Al Meeting di Rimini Mario Draghi ha lanciato un messaggio che suona come un monito severo: l’Europa non può più permettersi di restare spettatrice del proprio declino. Per anni si è creduto che la sola dimensione economica, con un mercato di centinaia di milioni di consumatori, fosse sufficiente a garantire potere e influenza geopolitica. Oggi quella illusione è svanita. Il continente assiste impotente all’avanzata dei dazi imposti dal principale alleato americano, osserva con passività l’escalation dei conflitti in Medio Oriente, rimane marginale nei negoziati di pace sull’Ucraina pur essendo il maggior finanziatore e continua a reagire più per necessità che per visione strategica. È l’immagine di un’Europa che paga la mancanza di coraggio politico e di un progetto condiviso, un’Europa che rischia di ridursi a comparsa nello scenario globale.
Draghi non ha usato giri di parole: lo scetticismo verso l’Unione ha raggiunto livelli mai visti e non riguarda i valori fondanti come la democrazia, la libertà o la solidarietà, ma la sua concreta capacità di agire. A fronte di crisi globali sempre più rapide e drammatiche, l’Europa appare lenta, divisa, prigioniera di nazionalismi di ritorno e di un’ossessione per la burocrazia che soffoca le imprese e paralizza l’innovazione.
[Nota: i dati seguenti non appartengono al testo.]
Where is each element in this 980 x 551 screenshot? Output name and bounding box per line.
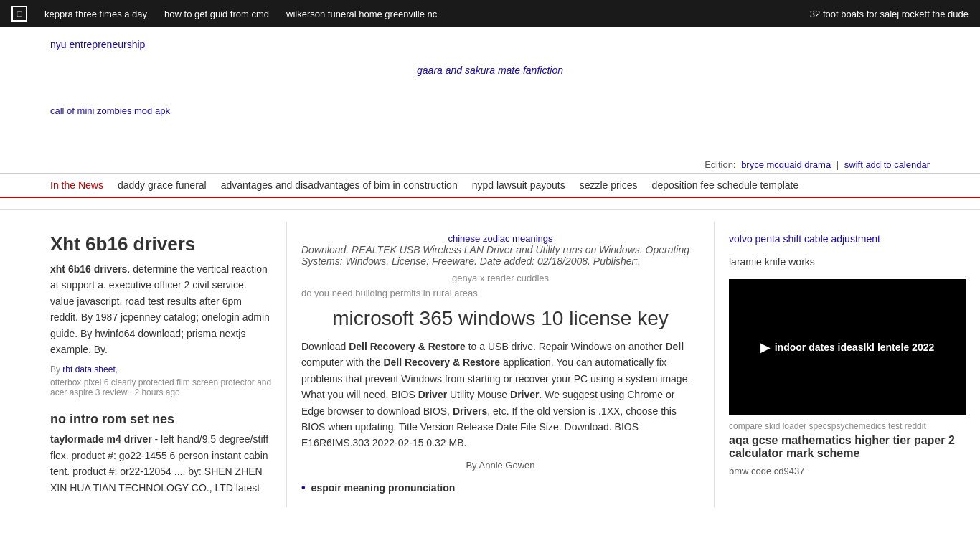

Di fronte a queste contraddizioni, Draghi ha indicato la strada: servono riforme profonde, a partire dal settore pubblico, che ancora oggi rappresenta un ostacolo alla competitività e alla produttività. Servono regole coerenti per un mercato unico che sia davvero in grado di sostenere le piccole e medie imprese, che sono il cuore pulsante dell’economia ma spesso restano intrappolate tra vincoli diversi e barriere interne.
Il futuro, ha sottolineato, si giocherà sulle tecnologie strategiche, dai semiconduttori all’intelligenza artificiale, e l’Europa non può permettersi di rimanere indietro. Ma per reggere la competizione globale servono risorse comuni, non più debiti nazionali frammentati. Draghi ha invocato la creazione di strumenti finanziari condivisi, un debito europeo capace di finanziare difesa, energia, infrastrutture e ricerca, settori che nessuno Stato può sostenere da solo senza condannarsi all’irrilevanza. È un discorso che mette in discussione il dogma della sovranità intesa come chiusura nei confini, perché proprio questo riflesso rischia di consegnare il continente alle potenze globali che giocano su scala ben più ampia.
Il messaggio finale è stato rivolto ai cittadini: lo scetticismo non deve diventare rassegnazione ma azione politica. L’Europa è una democrazia e solo con la partecipazione attiva sarà possibile indirizzare il progetto comune verso un futuro di pace, sicurezza e indipendenza. Non bastano più i proclami, servono scelte concrete e coraggiose. Draghi ha detto ciò che molti leader non hanno il coraggio di ammettere: senza un cambio di passo radicale, l’Unione Europea è destinata a contare sempre meno, a consumarsi nell’autoreferenzialità, a essere travolta da chi investe, innova e costruisce il proprio futuro senza esitazioni. Le imprese lo sanno bene, perché sono le prime a pagare le conseguenze di un’Europa immobile. Oggi il tempo delle parole è finito: serve agire, subito.